Okay, to set the scene, in Brave and the Bold #57 (by Bob Haney, Ramona Fradon and Charles Paris), Rex Mason, soldier of fortune, is turned into Metamorpho the Element Man by an ancient meteor. Later, we learn that the Orb of Ra (which was part of the same meteor) can control Rex. The more important point for this particular story, though, is that before Rex was turned into Metamorpho, his girlfriend's father, Simon Stagg, sent one of his henchmen to bring Rex to him to offer him the job of finding the orb (Stagg didn't know it was going to turn Rex into Metamorpho, of course).

Note that this black-clad henchmen is not identified nor do we see him again in the issue.

Okay, so Stagg has the Orb and he knows he can control Rex and force him to still work for him.

The following issue, the henchmen WHO WE NEVER LEARNED THE NAME OF and who had only appeared on a SINGLE PAGE suddenly betrays Stagg and steals the orb and kidnaps Metamorpho, controlling him through the orb.

"Oh, no, not Karko! Not this guy we've never talked about ever before!"

Karko takes Metamorpho to an evil scientist, Tremaine, who worked with the Nazis during World War II...

Here's the reference that Fraser wrote to me about, a reference that certainly makes no sense to modern readers...

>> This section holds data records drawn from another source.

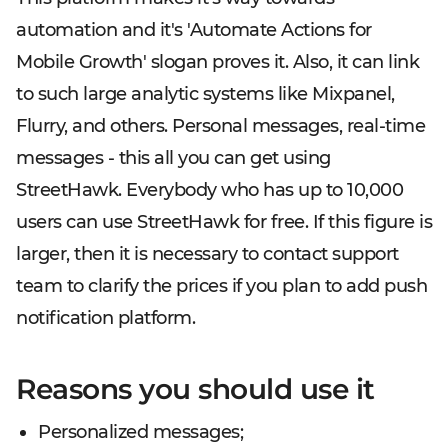
automation and it's 'Automate Actions for
Mobile Growth' slogan proves it. Also, it can link
to such large analytic systems like Mixpanel,
Flurry, and others. Personal messages, real-time
messages - this all you can get using
StreetHawk. Everybody who has up to 10,000
users can use StreetHawk for free. If this figure is
larger, then it is necessary to contact support
team to clarify the prices if you plan to add push
notification platform.
Reasons you should use it
Personalized messages;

One of the leading advertising executives of the mid-20th century was a British man named David Ogilvy.

In 1951, he debuted an ad campaign for a small shirt company called Hathaway shirts. The ad campaign featured a Russian Baron named George Wrangell and it gave the model an eye patch to wear, to make it stand out, making people wonder what this guy's deal was...

It was one of the most successful ad campaigns of the 1950s. "The Hathaway Man" was a ubiquitous term there for a while.

Therefore, a man in an eye patch would easily be confused with the famous shirt ads, which were still running in the mid-1960s when Metamorpho was introduced.